> Exercise goal
Repeat the listing exactly. Do not carry over any pictures.

Top of Data section

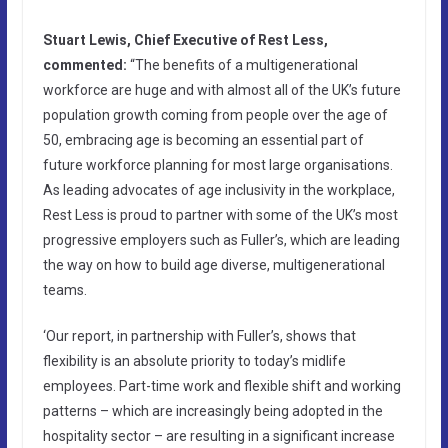
Stuart Lewis, Chief Executive of Rest Less,
commented:
“The benefits of a multigenerational
workforce are huge and with almost all of the UK’s future
population growth coming from people over the age of
50, embracing age is becoming an essential part of
future workforce planning for most large organisations.
As leading advocates of age inclusivity in the workplace,
Rest Less is proud to partner with some of the UK’s most
progressive employers such as Fuller’s, which are leading
the way on how to build age diverse, multigenerational
teams.
‘Our report, in partnership with Fuller’s, shows that
flexibility is an absolute priority to today’s midlife
employees. Part-time work and flexible shift and working
patterns – which are increasingly being adopted in the
hospitality sector – are resulting in a significant increase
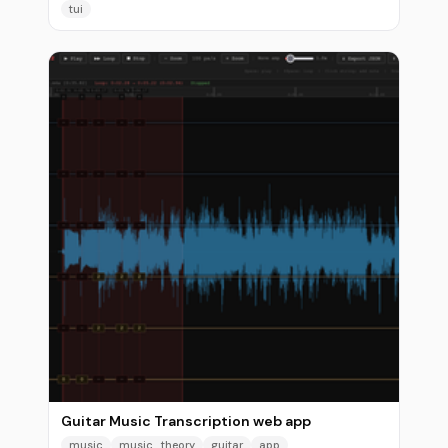
tui
Guitar Music Transcription web app
music
music_theory
guitar
app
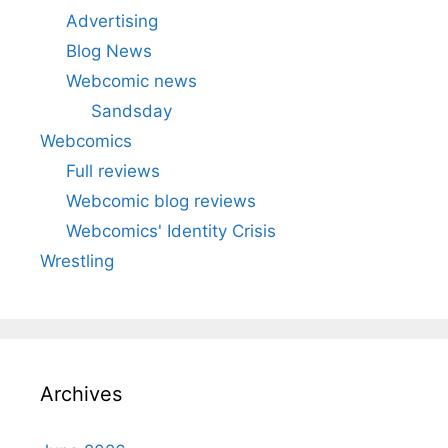
Advertising
Blog News
Webcomic news
Sandsday
Webcomics
Full reviews
Webcomic blog reviews
Webcomics' Identity Crisis
Wrestling
Archives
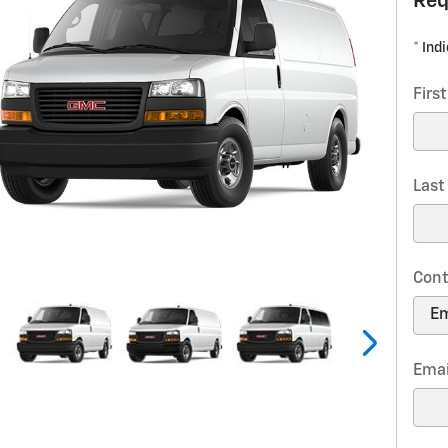
Req
* Ind
Firs
Las
Cont
Emai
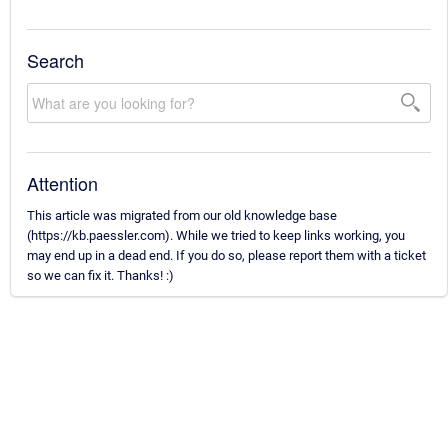
Search
Attention
This article was migrated from our old knowledge base
(https://kb.paessler.com). While we tried to keep links working, you
may end up in a dead end. If you do so, please report them with a ticket
so we can fix it. Thanks! :)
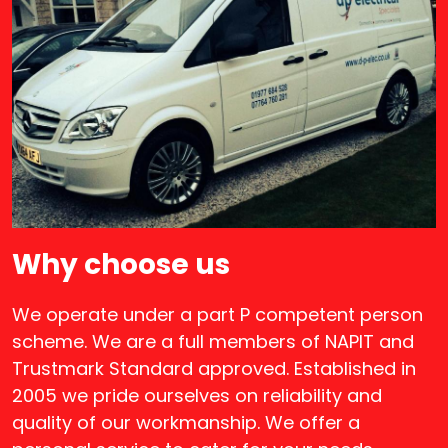
Why choose us
We operate under a part P competent person
scheme. We are a full members of NAPIT and
Trustmark Standard approved. Established in
2005 we pride ourselves on reliability and
quality of our workmanship. We offer a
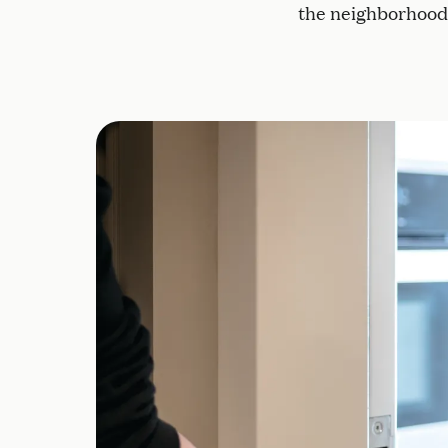
the neighborhood, 
Secure indoor and outdoor spaces allow r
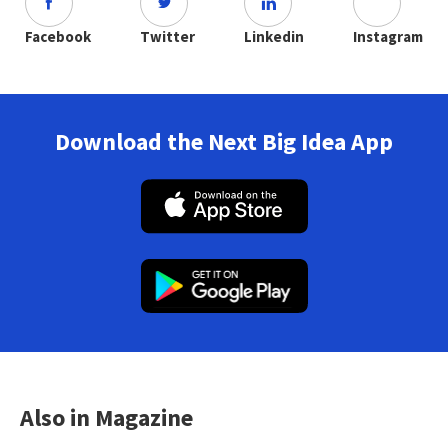
Facebook
Twitter
Linkedin
Instagram
Download the Next Big Idea App
Also in Magazine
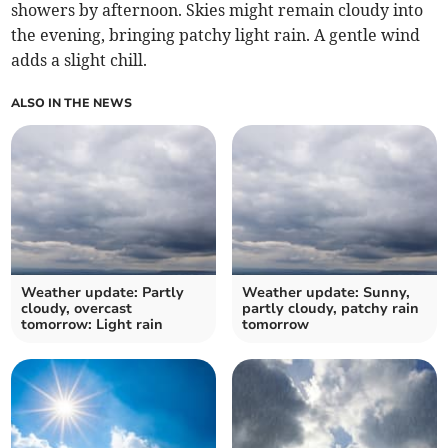
showers by afternoon. Skies might remain cloudy into
the evening, bringing patchy light rain. A gentle wind
adds a slight chill.
ALSO IN THE NEWS
Weather update: Partly
Weather update: Sunny,
cloudy, overcast
partly cloudy, patchy rain
tomorrow: Light rain
tomorrow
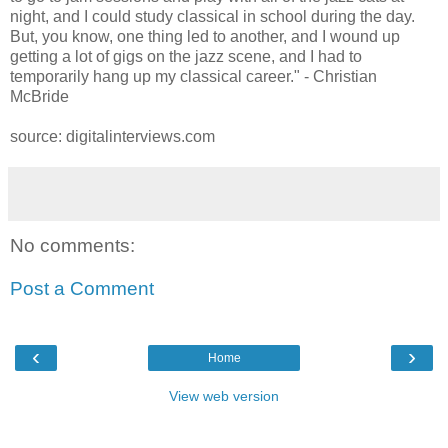
night, and I could study classical in school during the day.
But, you know, one thing led to another, and I wound up
getting a lot of gigs on the jazz scene, and I had to
temporarily hang up my classical career." - Christian
McBride
source: digitalinterviews.com
No comments:
Post a Comment
‹
›
Home
View web version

Bottom of Data section

> The completed task
Stuart Lewis, Chief Executive of Rest Less,
commented:
“The benefits of a multigenerational
workforce are huge and with almost all of the UK’s future
population growth coming from people over the age of
50, embracing age is becoming an essential part of
future workforce planning for most large organisations.
As leading advocates of age inclusivity in the workplace,
Rest Less is proud to partner with some of the UK’s most
progressive employers such as Fuller’s, which are leading
the way on how to build age diverse, multigenerational
teams.
‘Our report, in partnership with Fuller’s, shows that
flexibility is an absolute priority to today’s midlife
employees. Part-time work and flexible shift and working
patterns – which are increasingly being adopted in the
hospitality sector – are resulting in a significant increase
tui
Guitar Music Transcription web app
music
music_theory
guitar
app
Advertising
Blog News
Webcomic news
Sandsday
Webcomics
Full reviews
Webcomic blog reviews
Webcomics' Identity Crisis
Wrestling
Archives
Req
* Ind
Firs
Las
Cont
Emai
Search
Attention
This article was migrated from our old knowledge base
(https://kb.paessler.com). While we tried to keep links working, you
may end up in a dead end. If you do so, please report them with a ticket
so we can fix it. Thanks! :)
Why choose us
We operate under a part P competent person
scheme. We are a full members of NAPIT and
Trustmark Standard approved. Established in
2005 we pride ourselves on reliability and
quality of our workmanship. We offer a
the neighborhood, 
Secure indoor and outdoor spaces allow r
Facebook
Twitter
Linkedin
Instagram
Download the Next Big Idea App
Also in Magazine
showers by afternoon. Skies might remain cloudy into
the evening, bringing patchy light rain. A gentle wind
adds a slight chill.
ALSO IN THE NEWS
Weather update: Partly
Weather update: Sunny,
cloudy, overcast
partly cloudy, patchy rain
tomorrow: Light rain
tomorrow
night, and I could study classical in school during the day.
But, you know, one thing led to another, and I wound up
getting a lot of gigs on the jazz scene, and I had to
temporarily hang up my classical career." - Christian
McBride
source: digitalinterviews.com
No comments:
Post a Comment
‹
›
Home
View web version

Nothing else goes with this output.